Lots of consulting firms get very excited by the proportion of their work that’s repeat business. Obviously, they say, it’s because we’ve done such a good piece of work that they keep asking us to come back and do more, writes Fiona Czerniawska of Source Global Research....

And at a common-sense level that’s obviously true: no one would buy twice from a duff supplier. But firms shouldn’t lull themselves into a false sense of security.

Almost all firms–certainly the successful ones–have very high levels of repeat business: 65% is common; 80% by no means unheard of. And, of course, it’s a bit of a double-edged sword: win too much business from the same, small number of clients and you easily create a dependency that leaves you exposed to future change. But the truly misleading thing about numbers such as these is that they tell you less about how good you are and more about how clients see the world. When clients ask you to do a follow-up piece it’s because they’re more likely to be positive about consulting work they’ve experienced than work they’ve read about on paper.

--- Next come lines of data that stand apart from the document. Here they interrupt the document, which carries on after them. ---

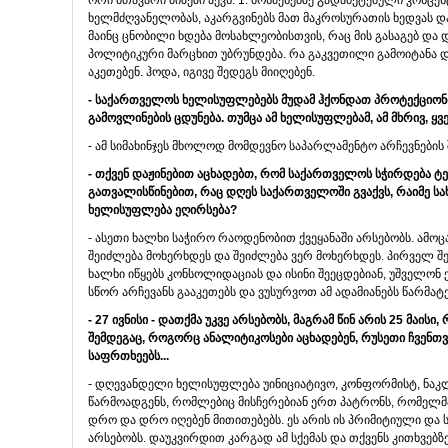
ორი მთავარი მიზეზი აქვს: 1. მოსმენებზე გადამეტებული კონც
ხელმძღვანელობას, აკარგვინებს მათ მაკროსურათის ხედვას დ
მაინც ცნობილი ხდება მოსახლეობისთვის, რაც მის გასაგებ და 
პოლიტიკური მარცხით უბრუნდება. რა გაკვეთილი გამოიტანა 
აკეთებენ. ჰოდა, იგივე შედეგს მიიღებენ.
-
საქართველოს
ხელისუფლებებს
მუდამ
ჰქონდათ
პროტექციონ
გამოვლინების
ცდუნება
.
თუმცა
ამ
ხელისუფლებამ
,
ამ
მხრივ
,
ყვ
- ამ სიმახინჯეს მხოლოდ მომდევნო საპარლამენტო არჩევნების 
-
თქვენ
დაჟინებით
აცხადებთ
,
რომ
საქართველოს
სჭირდება
ტ
გათვალისწინებით
,
რაც
დღეს
საქართველოში
გვაქვს
,
რაიმე
სა
ხელისუფლება
ეღირსება
?
- ასეთი ხალხი საჭირო რაოდენობით ქვეყანაში არსებობს. ამო
შეიძლება მოხერხდეს და შეიძლება ვერ მოხერხდეს. პირველ შე
ხალხი იწყებს კონსოლიდაციას და ისინი შეეცდებიან, უშველონ 
სწორ არჩევანს გააკეთებს და ვუსურვოთ ამ ადამიანებს წარმატე
- 27
ივნისი
-
დათქმა
უკვე
არსებობს
,
მაგრამ
წინ
არის
25
მაისი
,
შემდეგაც
,
როგორც
ანალიტიკოსები
აცხადებენ
,
რუსეთი
ჩვენთვ
საფრთხეებს
...
- დღევანდელი ხელისუფლება უინიციატივო, კონფორმისტ, ნაკლ
წარმოადგენს, რომლებიც მისჩერებიან ერთ პატრონს, რომელმ
დრო და დრო იღებენ მითითებებს. ეს არის ის პრიმიტიული დ
არსებობს. დაუკვირდით კარგად ამ სქემას და თქვენს კითხვებზე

This is something that runs right through our research: In all but a very small number of outlier firms, clients are more positive about the work done by firms they use a lot than by those they’ve used in the past or know by reputation only. Globally, around 70% of clients who’ve worked closely with a particular firm would rate the quality of its work as “high” or “very high”, but only 58% of indirect clients who know the firm less well would. The reason is probably twofold. Most marketing by consulting firms leaves a lot to be desired and is particularly weak when it comes to explaining what’s special about a given firm’s approach. It doesn’t, in effect, do justice to the quality of work a firm actually does. But you could pump out the best marketing collateral in the world and still lose work to an incumbent provider because clients need to experience a firm’s work before they recognise its quality. Nothing you can do can communicate what you do as well as doing it.